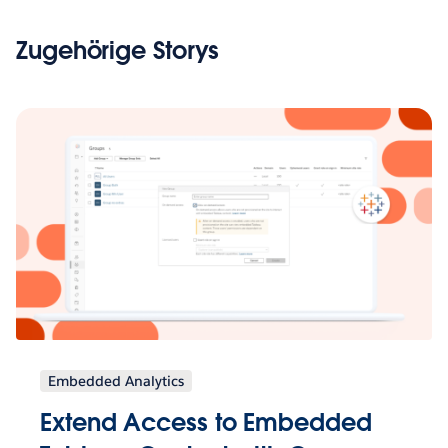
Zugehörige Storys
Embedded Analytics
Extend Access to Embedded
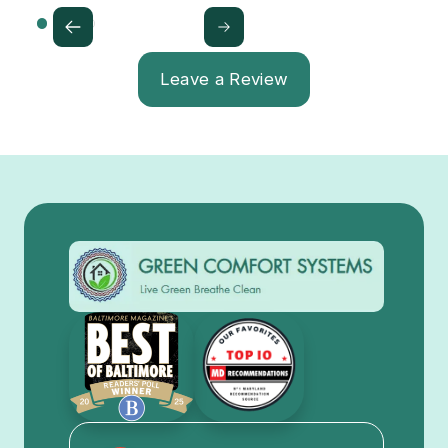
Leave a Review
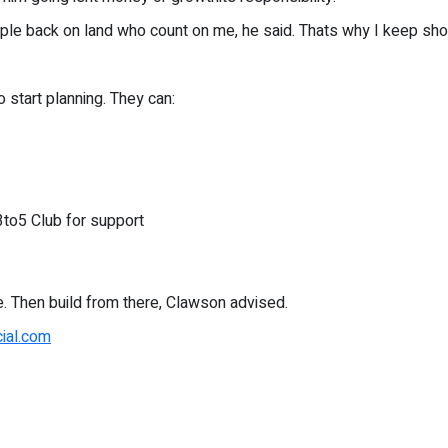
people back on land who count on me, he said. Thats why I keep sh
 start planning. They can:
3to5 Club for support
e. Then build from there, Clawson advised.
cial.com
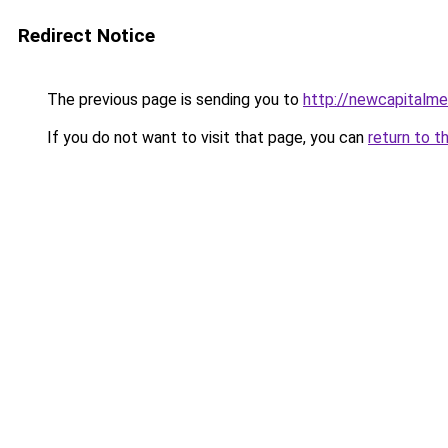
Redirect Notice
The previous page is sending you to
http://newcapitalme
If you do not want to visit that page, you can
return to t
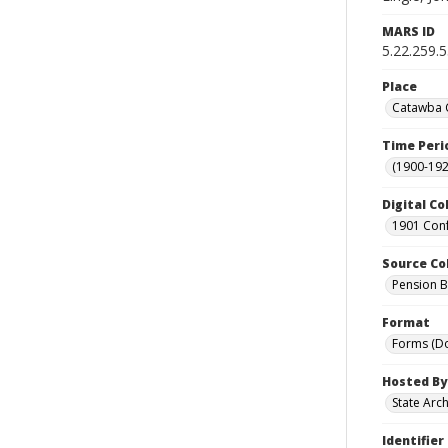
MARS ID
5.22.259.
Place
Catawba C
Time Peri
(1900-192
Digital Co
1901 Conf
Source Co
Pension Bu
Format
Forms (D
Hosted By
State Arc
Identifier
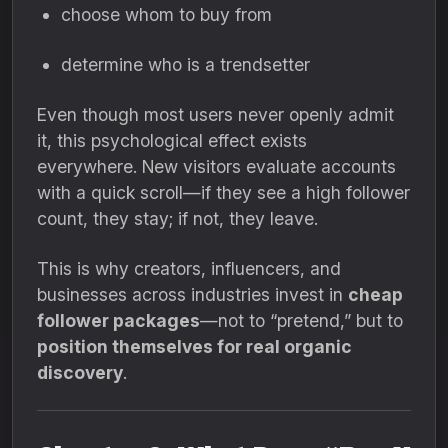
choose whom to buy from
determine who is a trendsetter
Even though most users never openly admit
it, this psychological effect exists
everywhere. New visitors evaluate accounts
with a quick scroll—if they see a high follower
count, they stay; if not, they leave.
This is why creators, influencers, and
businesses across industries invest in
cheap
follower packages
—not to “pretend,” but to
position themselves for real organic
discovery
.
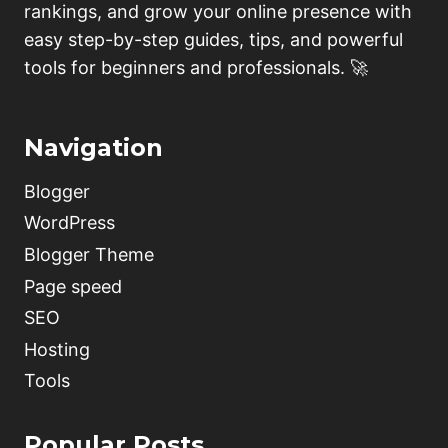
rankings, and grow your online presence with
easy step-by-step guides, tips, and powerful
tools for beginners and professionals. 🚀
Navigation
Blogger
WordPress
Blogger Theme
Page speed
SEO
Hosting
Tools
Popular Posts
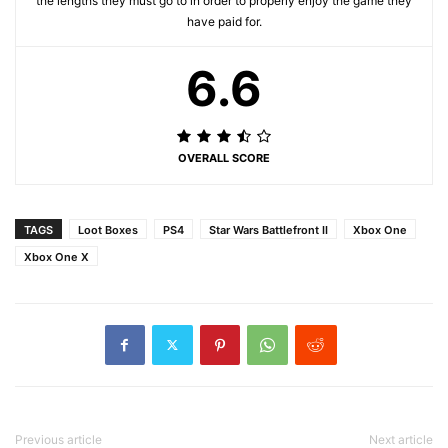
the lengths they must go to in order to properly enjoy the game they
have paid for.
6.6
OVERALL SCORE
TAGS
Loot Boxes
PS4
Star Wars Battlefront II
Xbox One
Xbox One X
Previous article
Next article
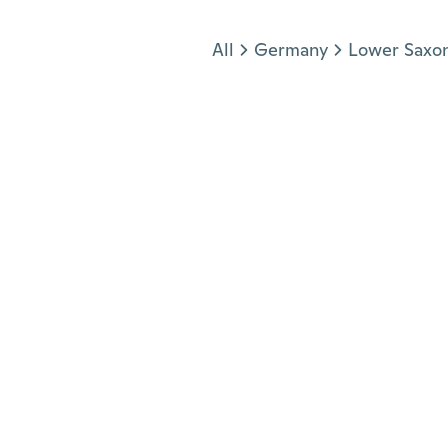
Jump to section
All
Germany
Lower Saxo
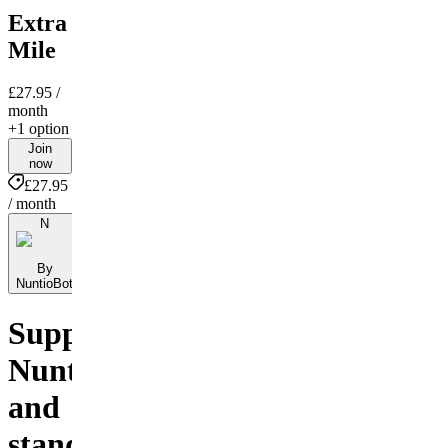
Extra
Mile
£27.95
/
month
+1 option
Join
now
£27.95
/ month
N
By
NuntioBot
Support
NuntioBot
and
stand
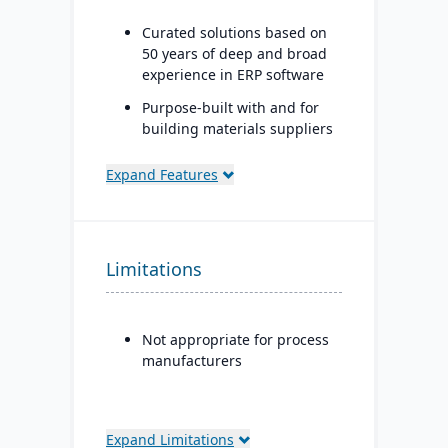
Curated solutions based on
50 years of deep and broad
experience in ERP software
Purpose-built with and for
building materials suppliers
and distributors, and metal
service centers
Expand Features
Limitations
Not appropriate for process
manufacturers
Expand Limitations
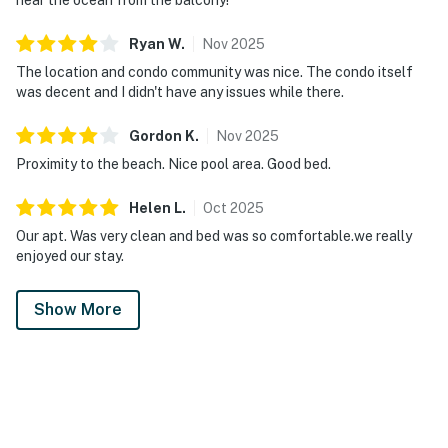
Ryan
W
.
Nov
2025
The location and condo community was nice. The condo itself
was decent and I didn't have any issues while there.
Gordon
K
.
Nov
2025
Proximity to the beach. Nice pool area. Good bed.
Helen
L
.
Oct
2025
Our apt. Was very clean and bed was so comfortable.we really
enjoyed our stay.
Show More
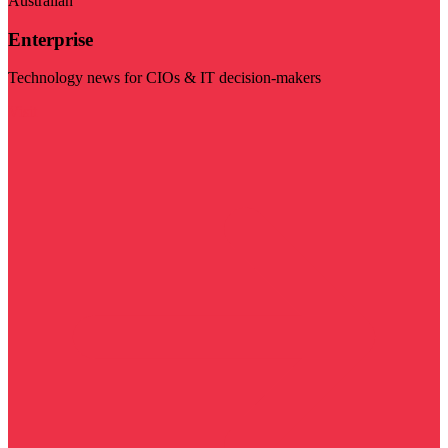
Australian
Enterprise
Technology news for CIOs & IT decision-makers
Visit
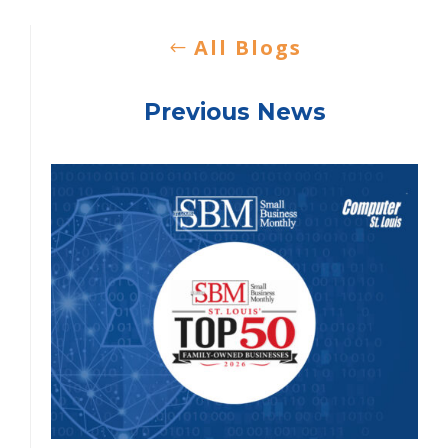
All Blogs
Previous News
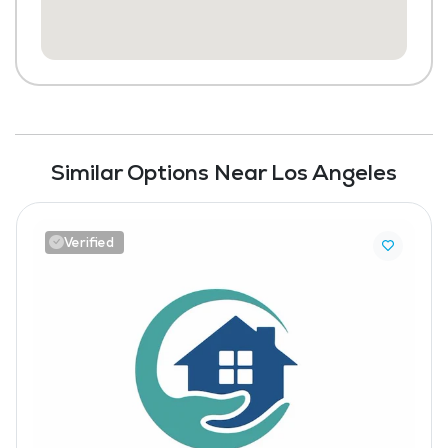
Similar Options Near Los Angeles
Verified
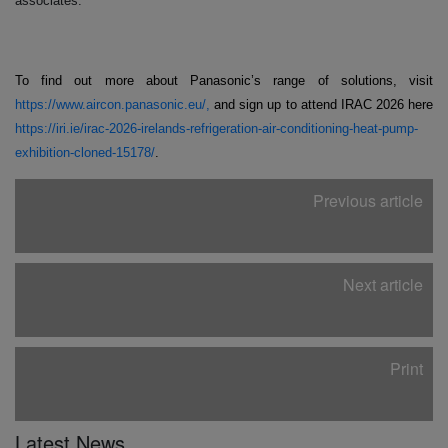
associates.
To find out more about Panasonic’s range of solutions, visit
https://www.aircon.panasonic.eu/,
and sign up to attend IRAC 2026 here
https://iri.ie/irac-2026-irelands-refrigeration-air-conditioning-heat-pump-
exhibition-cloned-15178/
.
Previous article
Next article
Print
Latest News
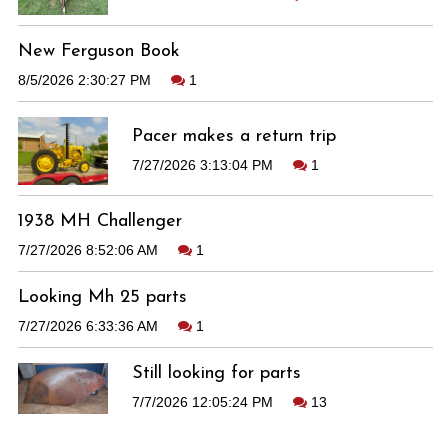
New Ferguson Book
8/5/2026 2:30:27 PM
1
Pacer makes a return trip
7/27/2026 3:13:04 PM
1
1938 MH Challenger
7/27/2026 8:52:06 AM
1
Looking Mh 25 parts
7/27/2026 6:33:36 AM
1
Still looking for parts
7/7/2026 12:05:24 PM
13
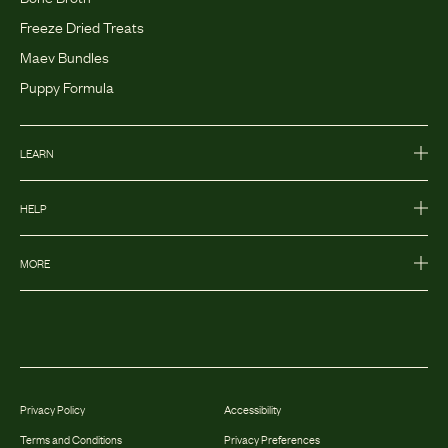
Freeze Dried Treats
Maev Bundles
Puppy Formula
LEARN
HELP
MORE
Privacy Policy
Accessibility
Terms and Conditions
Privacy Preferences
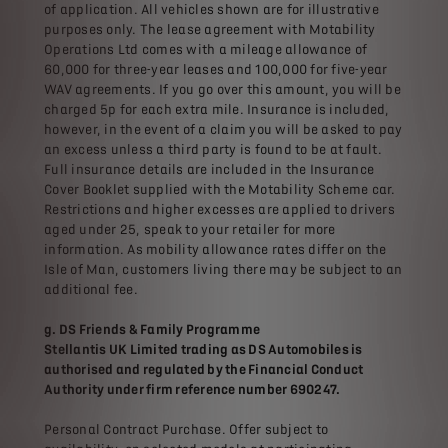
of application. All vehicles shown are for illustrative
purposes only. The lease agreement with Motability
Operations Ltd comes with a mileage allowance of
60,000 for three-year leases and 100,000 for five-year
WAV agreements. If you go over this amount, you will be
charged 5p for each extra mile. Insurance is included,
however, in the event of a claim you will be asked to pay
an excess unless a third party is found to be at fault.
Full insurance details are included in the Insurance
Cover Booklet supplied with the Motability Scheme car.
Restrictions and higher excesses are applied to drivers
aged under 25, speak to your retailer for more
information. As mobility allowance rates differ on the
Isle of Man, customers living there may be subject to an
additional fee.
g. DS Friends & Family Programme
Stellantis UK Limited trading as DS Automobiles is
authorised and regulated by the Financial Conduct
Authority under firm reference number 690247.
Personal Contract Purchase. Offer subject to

_Aim of the task:_
The answer must be the lines from the one containing "Authority under firm reference number 690247." through the last line of the records, written out exactly; please include nothing more.

_Answer space:_
Authority under firm reference number 690247.
Personal Contract Purchase. Offer subject to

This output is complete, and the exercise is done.